For debtors whose monthly income exceeds the median in their state, the Bankruptcy Abuse Prevention and Consumer Protection Act of 2005 replaced case-by-case determinations of disposable income with a semi-standardized "means test." The means test calculates disposable income by subtracting "amounts reasonably necessary to be expended" in certain categories from the debtor's current monthly income. For some categories of expenses, the "amounts reasonably necessary to be expended" are defined as the standardized amounts found in certain IRS standards. With respect to those categories of expenses, the means test allows the debtor to subtract from current income the "applicable monthly expense amounts" set forth in the relevant standards. Those standards include, among other things, a standardized automobile "ownership cost" and a standardized automobile "operating cost."

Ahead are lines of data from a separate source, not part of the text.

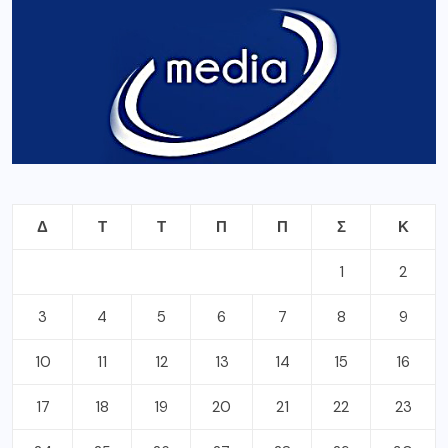
Δ
Τ
Τ
Π
Π
Σ
Κ
1
2
3
4
5
6
7
8
9
10
11
12
13
14
15
16
17
18
19
20
21
22
23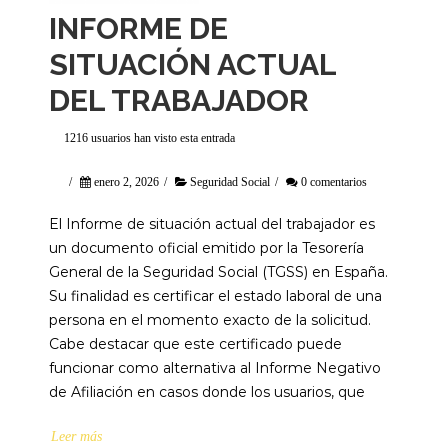
INFORME DE
SITUACIÓN ACTUAL
DEL TRABAJADOR
1216 usuarios han visto esta entrada
/
enero 2, 2026
/
Seguridad Social
/
0 comentarios
El Informe de situación actual del trabajador es
un documento oficial emitido por la Tesorería
General de la Seguridad Social (TGSS) en España.
Su finalidad es certificar el estado laboral de una
persona en el momento exacto de la solicitud.
Cabe destacar que este certificado puede
funcionar como alternativa al Informe Negativo
de Afiliación en casos donde los usuarios, que
Leer más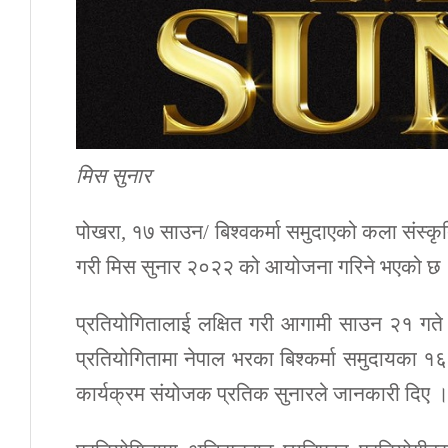
मिस सुनार
पोखरा, १७ साउन/ बिश्वकर्मा समुदाएको कला संस्कृतिको
गरी मिस सुनार २०२२ को आयोजना गरिने भएको छ
प्रतियोगितालाई लक्षित गरी आगामी साउन २१ गते
प्रतियोगितामा नेपाल भरका बिश्कर्मा समुदायका 
कार्यक्रम संयोजक प्रतिक सुनारले जानकारी दिए 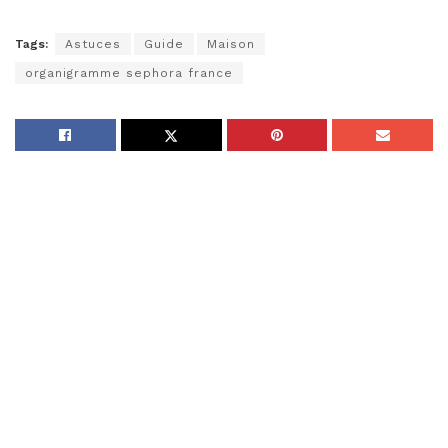
Tags:
Astuces
Guide
Maison
organigramme sephora france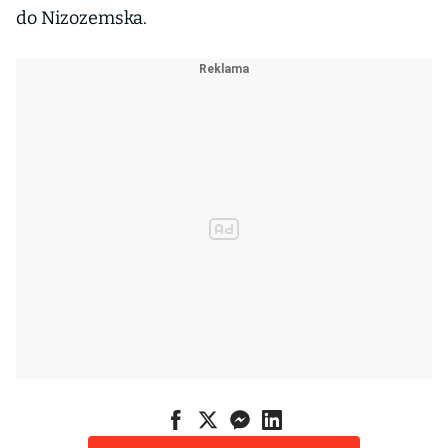
do Nizozemska.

The question in Ransom was whether the means test permits a debtor to subtract the standardized automobile "ownership cost" when the debtor owns the automobile outright, and thus does not make monthly loan or lease payments. The Bankruptcy Court, the Ninth Circuit B.A.P., and the Ninth Circuit all denied confirmation of the proposed plan because it did not commit all disposable income—calculated without an "ownership cost" expense—to debt repayment.

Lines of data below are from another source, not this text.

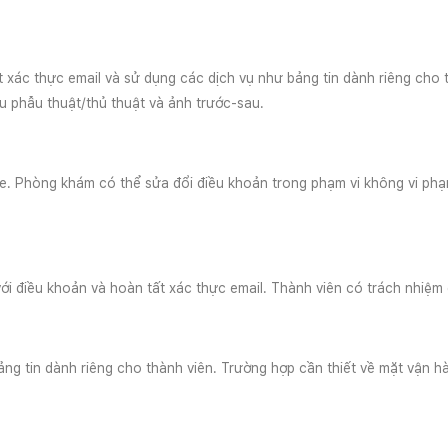
ất xác thực email và sử dụng các dịch vụ như bảng tin dành riêng cho
 phẫu thuật/thủ thuật và ảnh trước-sau.
te. Phòng khám có thể sửa đổi điều khoản trong phạm vi không vi phạ
ới điều khoản và hoàn tất xác thực email. Thành viên có trách nhiệm d
 tin dành riêng cho thành viên. Trường hợp cần thiết về mặt vận hà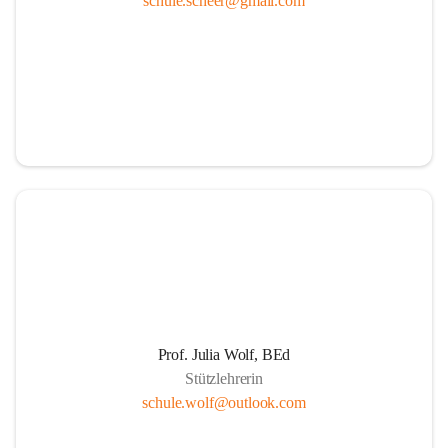
schule.scheer@gmail.com
Ressourcen
Durch die aktive Mitverantwortung aller am 
Schulleben beteiligten Personen
Durch Weiterführung des Ideals lebenslangen 
Lernens für Kinder, Eltern und PädagogInnen
Durch Wahrnehmen der SchülerInnen als individuelle 
Persönlichkeiten und einfühlsame Begegnungen mit 
jedem Schüler. Übernahme der Verantwortung der 
Eltern für die persönliche Entwicklung ihrer Kinder 
durch positive Lernerfahrungen in einer von Respekt 
getragenen sozialen Gemeinschaft.
Die Schule als Ort der Gemeinschaft und der Kooperation
Prof. Julia Wolf, BEd
Stützlehrerin
Um die Herausforderungen zu meistern, etablieren 
schule.wolf@outlook.com
wir eine Erziehungspartnerschaft, die von Offenheit, 
gegenseitige Wertschätzung, Respekt, Freundlichkeit 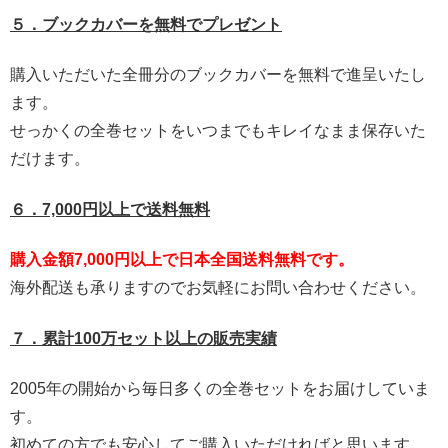
５．ブックカバーを無料でプレゼント
購入いただいた全冊分のブックカバーを無料で進呈いたし
ます。
せっかくの全巻セットをいつまでもキレイなまま保存いた
だけます。
６．7,000円以上で送料無料
購入金額7,000円以上で日本全国送料無料です。
海外配送も承りますのでお気軽にお問い合わせください。
７．累計100万セット以上の販売実績
2005年の開始から毎日多くの全巻セットをお届けしていま
す。
初めての方でも安心してご購入いただければと思います。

In today's 8-1 decision written by Justice Kagan, her first opinion, the Supreme Court affirmed the lower court decision, ruling in favor of an objecting creditor and holding that the "ownership cost" reduction was not available to a debtor who incurred no such costs.

The Court focused on the phrase "applicable monthly expense amounts," reasoning that categories of expenses are not "applicable" to a debtor who does not incur them. Slip op. 6–7. The Court rejected the debtor's contention that the word "applicable" refers to the process of identifying the appropriate amount in the IRS tables of ownership costs (which set forth different standardized amounts depending on the debtors' location, family size, and other variables), rather than the evaluation of whether the category applies at all to that debtor. Id. at 11. The plain meaning of "applicable" supports the Court's reading, Justice Kagan wrote, as does the ultimate object of the means test, which is to determine the "amounts reasonably necessary to be expended" by the debtor. Id. at 8. The Court also found that the legislative intent of "ensur[ing] that [debtors] repay creditors the maximum they can afford" favored excluding such hypothetical expenses. Id. at 9 (quoting H.R. Rep. 109-31, pt. 1, at 2 (2005)). Having decided that the debtor may apply only those categories in which he incurs actual expenses, the Court then held that the "ownership costs" category encompasses only loan or lease payments; insurance, maintenance expenses, taxes, and other costs are covered by the separate "operating costs" category. Id. at 9–10.

Justice Scalia's lone dissent relied largely on his contrary parsing of the statutory text.